Search the records that follow and extract every line containing the string "Philippines".

[Page images and extracted text]

########################################

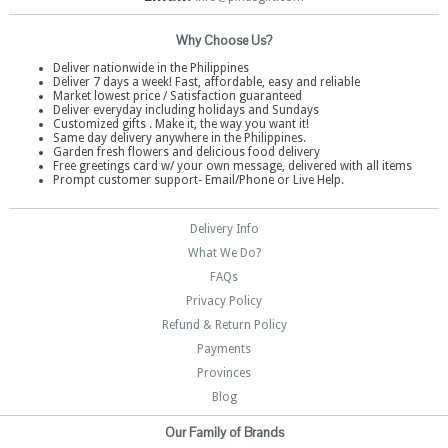
Why Choose Us?
Deliver nationwide in the Philippines
Deliver 7 days a week! Fast, affordable, easy and reliable
Market lowest price / Satisfaction guaranteed
Deliver everyday including holidays and Sundays
Customized gifts . Make it, the way you want it!
Same day delivery anywhere in the Philippines.
Garden fresh flowers and delicious food delivery
Free greetings card w/ your own message, delivered with all items
Prompt customer support- Email/Phone or Live Help.
Delivery Info
What We Do?
FAQs
Privacy Policy
Refund & Return Policy
Payments
Provinces
Blog
Our Family of Brands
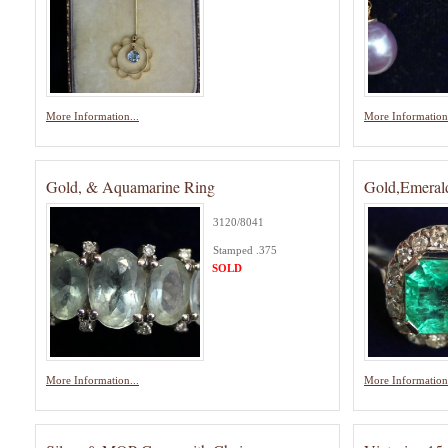
More Information...
More Information.
Gold, & Aquamarine Ring
Gold,Emeral
3120/8041
Stamped .375
SOLD
More Information...
More Information.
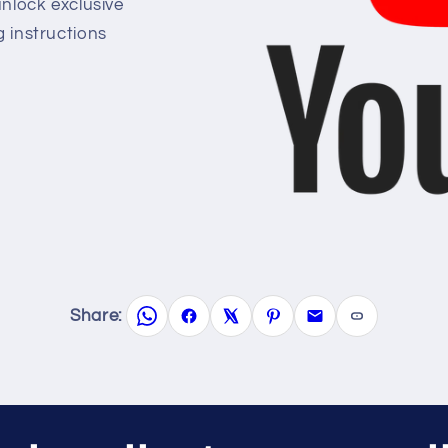
lock exclusive
g instructions
Share:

########################################

(Exercise solution)
Deliver nationwide in the Philippines
Same day delivery anywhere in the Philippines.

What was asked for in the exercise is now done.